3. God as Lord of Hosts
This is the very-old-testament view of God -- that God is a warrior who rains down punishments on enemies. This God is always on our side in a battle, never on the other side. LIke God as Bogeyman, this God has enemies -- our enemies. Unfortunately, this kind of God is useful for justifying any kind of vengeance, from genocides to honour killings. In effect, this God is a projection of our military hostilities and our desire for justification of violence.
4. God of the Gaps
This heresy developed after the theory of evolution became solid science and was hard to run away from. People would point out the "gaps" in scientific theory and declare that that was where God was. God accounted for the gaps in the scientific theory. One problem with this heresy is that it completely opposes science and religion: where there is science, there is no God; where there is God, there is no science. In effect, it also separated religion from truth, and replaced truth with beliefs. These dichotomies do not speak well for religion at all! They just turn God into a polite word for our own ignorance! Worse for this heresy is the lamentable habit of science to keep closing the gaps as new discoveries are made, such that this God always risks being squeezed out entirely.
5. God as Tylenol
In this heresy, God makes you feel good and takes your problems away. This is the "opium of the people" heresy that Marx was so familiar with. Woozy-headed people don't think, so they don't demand justice, peace, equality, or environmental protection. But because this feel-good sedation doesn't consistently occur in real life, the mere belief that it should occur is usually enough to keep people preoccupied with "trying harder" to get it. God as Tylenol combines well with God as Flag to create a very handy state religion.

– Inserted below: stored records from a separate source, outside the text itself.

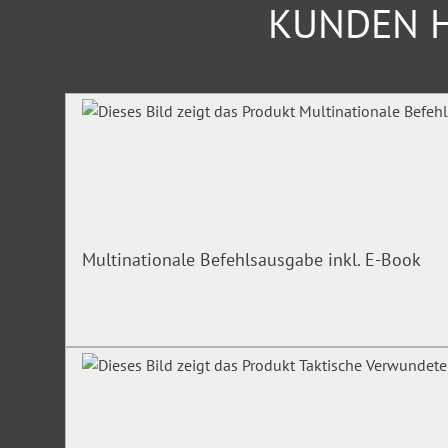
KUNDEN H
Produktgalerie überspringen
Multinationale Befehlsausgabe inkl. E-Book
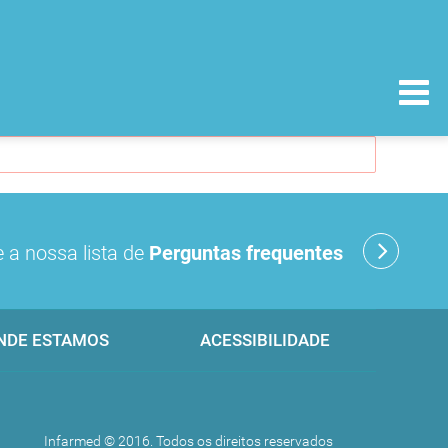
 a nossa lista de
Perguntas frequentes
NDE ESTAMOS
ACESSIBILIDADE
Infarmed © 2016. Todos os direitos reservados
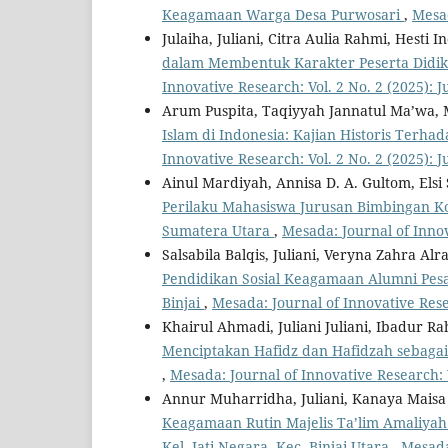
Keagamaan Warga Desa Purwosari
,
Mesad
Julaiha, Juliani, Citra Aulia Rahmi, Hesti 
dalam Membentuk Karakter Peserta Didik 
Innovative Research: Vol. 2 No. 2 (2025):
Arum Puspita, Taqiyyah Jannatul Ma’wa,
Islam di Indonesia: Kajian Historis Ter
Innovative Research: Vol. 2 No. 2 (2025):
Ainul Mardiyah, Annisa D. A. Gultom, Els
Perilaku Mahasiswa Jurusan Bimbingan Kon
Sumatera Utara
,
Mesada: Journal of Innov
Salsabila Balqis, Juliani, Veryna Zahra A
Pendidikan Sosial Keagamaan Alumni Pes
Binjai
,
Mesada: Journal of Innovative Rese
Khairul Ahmadi, Juliani Juliani, Ibadur 
Menciptakan Hafidz dan Hafidzah sebag
,
Mesada: Journal of Innovative Research: 
Annur Muharridha, Juliani, Kanaya Maisa 
Keagamaan Rutin Majelis Ta’lim Amaliya
Kel. Jati Negara, Kec. Binjai Utara
,
Mesada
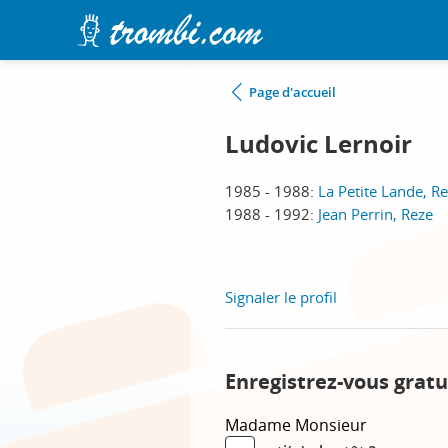
Page d'accueil
Ludovic Lernoir
1985 - 1988:
La Petite Lande, R
1988 - 1992:
Jean Perrin, Reze
Signaler le profil
Enregistrez-vous gratu
Madame
Monsieur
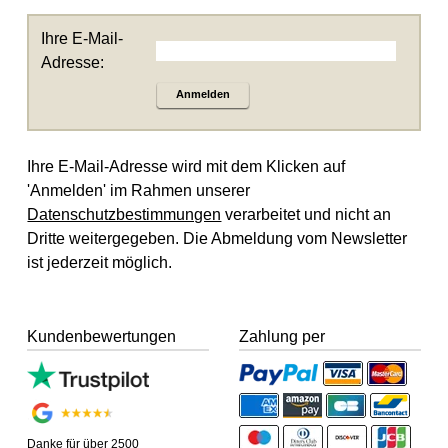
Ihre E-Mail-
Adresse:
Anmelden
Ihre E-Mail-Adresse wird mit dem Klicken auf
'Anmelden' im Rahmen unserer
Datenschutzbestimmungen
verarbeitet und nicht an
Dritte weitergegeben. Die Abmeldung vom Newsletter
ist jederzeit möglich.
Kundenbewertungen
Zahlung per
Danke für über 2500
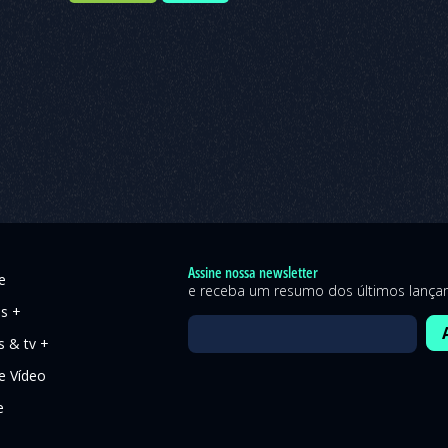
Assine nossa newsletter
e
e receba um resumo dos últimos lanç
es +
s & tv +
 Vídeo
e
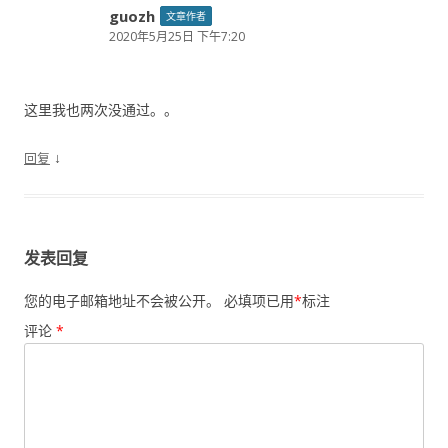
guozh
文章作者
2020年5月25日 下午7:20
这里我也两次没通过。。
↓
回复
发表回复
您的电子邮箱地址不会被公开。
必填项已用
*
标注
评论
*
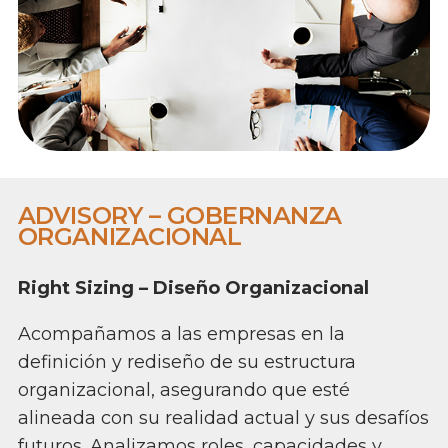
ADVISORY – GOBERNANZA
ORGANIZACIONAL
Right Sizing – Diseño Organizacional
Acompañamos a las empresas en la
definición y rediseño de su estructura
organizacional, asegurando que esté
alineada con su realidad actual y sus desafíos
futuros. Analizamos roles, capacidades y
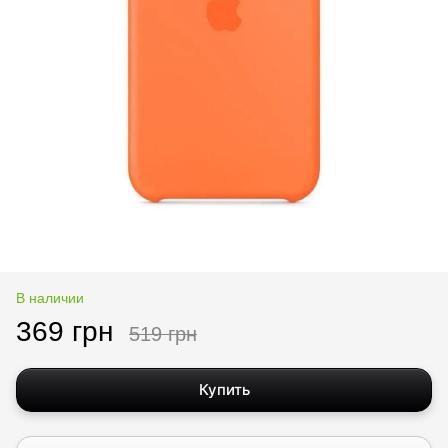
В наличии
369 грн
519 грн
Купить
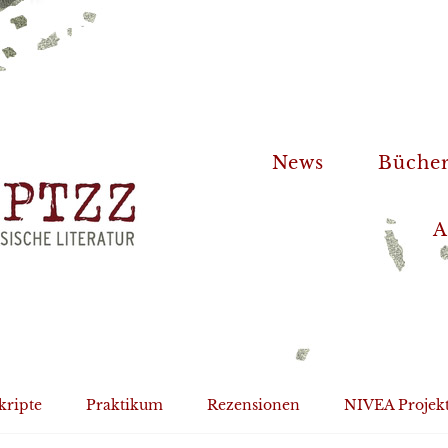
News
Büche
A
kripte
Praktikum
Rezensionen
NIVEA Projek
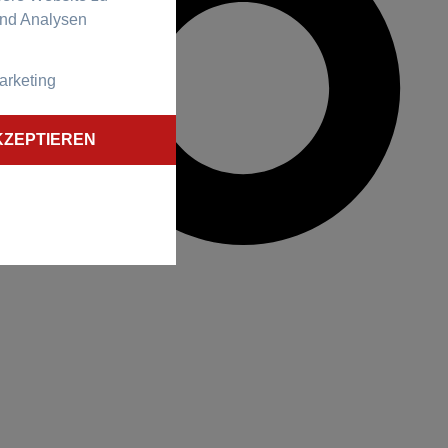
und Analysen
arketing
KZEPTIEREN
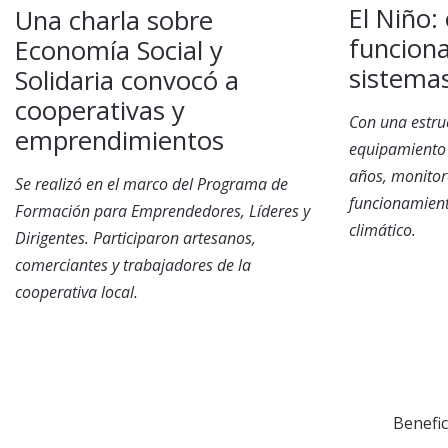
El Niño
Una charla sobre
funcion
Economía Social y
sistemas
Solidaria convocó a
cooperativas y
Con una estruc
emprendimientos
equipamiento 
años, monitor
Se realizó en el marco del Programa de
funcionamient
Formación para Emprendedores, Líderes y
climático.
Dirigentes. Participaron artesanos,
comerciantes y trabajadores de la
cooperativa local.
Benefic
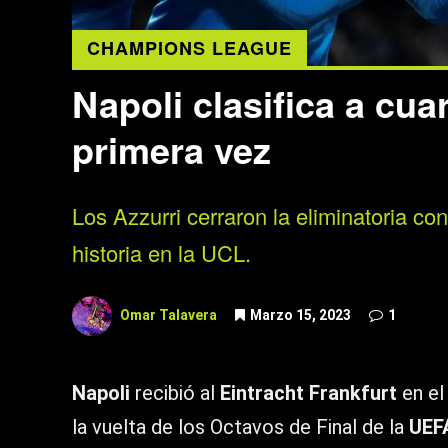
CHAMPIONS LEAGUE
Napoli clasifica a cua
primera vez
Los Azzurri cerraron la eliminatoria co
historia en la UCL.
Omar Talavera
Marzo 15, 2023
1
Napoli
recibió al
Eintracht Frankfurt
en el
la vuelta de los Octavos de Final de la
UEF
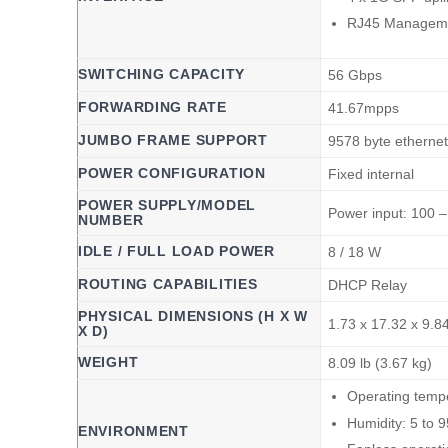
RJ45 Manageme
SWITCHING CAPACITY
56 Gbps
FORWARDING RATE
41.67mpps
JUMBO FRAME SUPPORT
9578 byte etherne
POWER CONFIGURATION
Fixed internal
POWER SUPPLY/MODEL
Power input: 100 
NUMBER
IDLE / FULL LOAD POWER
8 / 18 W
ROUTING CAPABILITIES
DHCP Relay
PHYSICAL DIMENSIONS (H X W
1.73 x 17.32 x 9.8
X D)
WEIGHT
8.09 lb (3.67 kg)
Operating tempe
Humidity: 5 to
ENVIRONMENT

6. God as our Concept of God
This is a anthropomorphic and semantic heresy, the hubris of thinking that God is what we think God is. In this heresy, God is a fixed, unchanging being and concept, framed by a fixed and unchanging set of words and images. By staking claim to those words and images, a religion can make God copyright. Then the people come to worship the words and images because of the copyright. In somes ways, this heresy is loyalty to the mistakes of the past. It's kind of like painting oneself into a corner with one's words, then realizing one is stuck in the corner and deciding to live there forever (instead of admitting it was a bad paint job and walking out through it).
7. God as Flag
I couldn't resist this one. Believe it or not, there are people out there who confuse nationalism with God's will. Yes, it's true. This heresy has been pumped by sharp politicians, who use it to justify war, exploitation, and arrogance. It's also linked with God as Santa Claus and God as Bogeyman. This heresy would regard the writing of the bible and the writing of the nation's constitution as approximately equivalent. It maintains that there is something holy about that nation's every action. It places patriotism above love, rugged individualism above humility, capitalism above justice, and consumerism above spiritual living. Yet, according to Jesus, the former are the things of Mammon, and the latter are the things of God.
8. God as Civilization
This heresy believes that what is primitive is Godless. This applies not only to First Nations and Wiccan spirituality, but also to nature itself. Through the din of modern life, people can no longer hear the whisper of the spirit of the trees; so people can end up believing that there is no whisper or spirit there. They become suspicious of anyone who claims there is. Religion to them can only exist in books, doctrines, and buildings. It can never be simple or otherwise attainable.